This is the Scrap Metal Commodities Recycling and Economic Report, by BENLEE and Raleigh and Goldsboro Recycling, March 5th, 2018. Last week, commodity prices were mixed and many economic reports were positive.
U.S steel production rose to a new multi year high as most markets remained solid. New tariffs have not kicked in yet, so it is not clear what may happen in the weeks to come.
Oil rose about $1.00/barrel to $65.68, remaining near the multiyear high of a couple of months ago on good global demand and supply.
U.S. oil production hit a new high as there is word that OPEC may boost production to drop prices to get the U.S to stop these record numbers driven by low cost U.S. shale production.
Iron ore fell $4 to $76.00, down but still pretty high on good global demand, balanced with good global supply.
Scrap ferrous prices rose about $10-20/GT on good demand, but with supply lagging a bit, prices are up, to spur demand.
Hot dipped galvanized steel rose $30 to a new multi-year high of $990/Ton, on news of the tariffs and good demand in many markets.
Copper rose a penny to $3.14 as demand from China remains weak, but prices remain near December’s multiyear high.

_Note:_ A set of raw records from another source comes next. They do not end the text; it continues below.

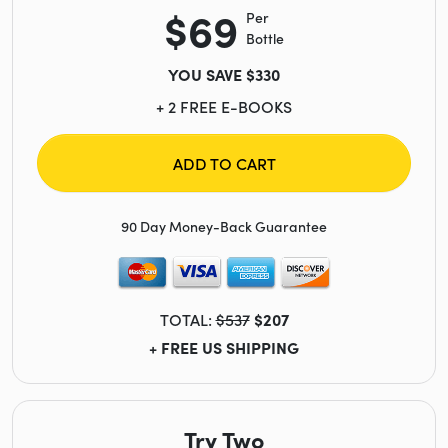
$69
Per
Bottle
YOU SAVE $330
+ 2 FREE E-BOOKS
ADD TO CART
90 Day Money-Back Guarantee
TOTAL:
$537
$207
+ FREE US SHIPPING
Try Two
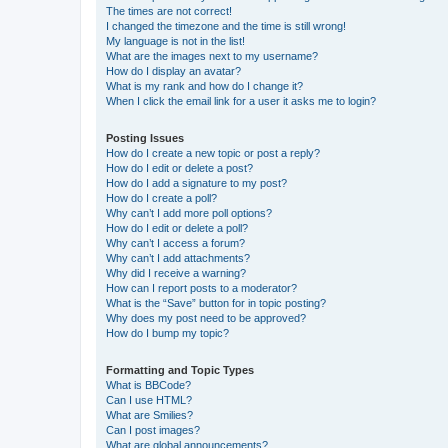
The times are not correct!
I changed the timezone and the time is still wrong!
My language is not in the list!
What are the images next to my username?
How do I display an avatar?
What is my rank and how do I change it?
When I click the email link for a user it asks me to login?
Posting Issues
How do I create a new topic or post a reply?
How do I edit or delete a post?
How do I add a signature to my post?
How do I create a poll?
Why can’t I add more poll options?
How do I edit or delete a poll?
Why can’t I access a forum?
Why can’t I add attachments?
Why did I receive a warning?
How can I report posts to a moderator?
What is the “Save” button for in topic posting?
Why does my post need to be approved?
How do I bump my topic?
Formatting and Topic Types
What is BBCode?
Can I use HTML?
What are Smilies?
Can I post images?
What are global announcements?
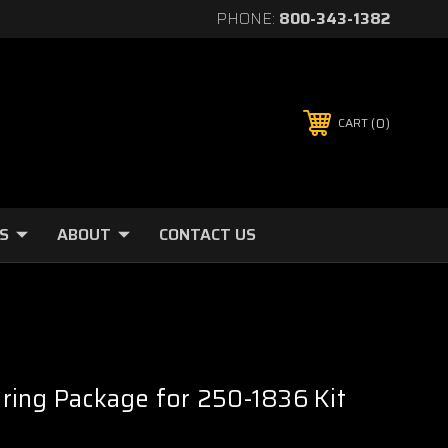
PHONE:
800-343-1382
0
CART
S
ABOUT
CONTACT US
ring Package for 250-1836 Kit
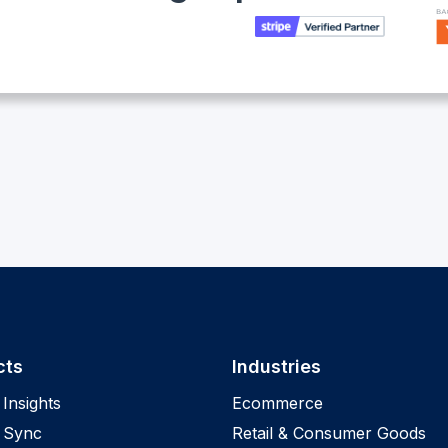
cts
Industries
Insights
Ecommerce
 Sync
Retail & Consumer Goods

Copper is down 2 cents this morning to $3.11.
The 5 year chart shows copper slightly off last December’s multi-year high.
Copper inventories fell slightly on a good balance of supply and demand.

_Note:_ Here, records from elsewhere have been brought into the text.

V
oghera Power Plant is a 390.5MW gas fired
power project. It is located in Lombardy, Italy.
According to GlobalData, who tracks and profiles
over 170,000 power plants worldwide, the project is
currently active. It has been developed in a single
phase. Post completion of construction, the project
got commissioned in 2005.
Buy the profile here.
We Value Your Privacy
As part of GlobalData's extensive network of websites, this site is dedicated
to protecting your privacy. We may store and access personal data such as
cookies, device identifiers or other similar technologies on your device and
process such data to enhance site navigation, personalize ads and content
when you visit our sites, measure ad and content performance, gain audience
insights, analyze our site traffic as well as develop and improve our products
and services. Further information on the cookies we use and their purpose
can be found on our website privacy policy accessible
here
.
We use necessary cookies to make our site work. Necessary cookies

Aluminum was down 2 cents to 95.1 cents, slightly down from the multiyear high of two months ago on good global demand and supply. Tariffs should increase this soon.
Aluminum LME inventories while up bit, remain near about 8 year lows on a good balance of supply and demand.
President Trump announced he will exclude Canada and Mexico from the recent tariffs. China remains a huge trade issue, but China in not a direct U.S. steel trade issue. China is not in the top 10 of countries that ship steel to the U.S.
January’s U.S. Balance of trade was the worst in about 9 years as we imported $56.6 billion more than we exported. Overall imports were actually down, but exports were down even further. China alone represented $36 Billion dollars of this problem.
Many think that China’s low cost labor is the key reason we have a major trade deficit with them. Germany is one of the highest labor rate countries in the world. They have a major trade surplus, compared to our deficit. They export much more than they import.
One of the U.S. trade issues is auto production. There continue to be stories about Mexican Auto production moving back to the U.S., Mexican Auto production just hit a new historic high for any February and exports of those vehicles hit an all-time high as well, with 71% of them going to the U.S.
U.S. non-farm payrolls had a great month and grew by 313,000, the highest growth since July 2016, with construction and retail trade growing the most.
With large numbers of people joining the workforce, the unemployment rate stayed steady at a 17 year low of 4.1%.
A key issue is that in the U.S only 63% of people over 16 years old or older that could work, are working. 37% of the population is not working. The good news is that this rose a bit last month. We need to get these people back into the workforce to fill the open jobs many of us have.
Wall Street had yet another turbulent week with the DOW ending up 787 erasing last week’s losses and ending at 25,325 with continued optimism on the economy.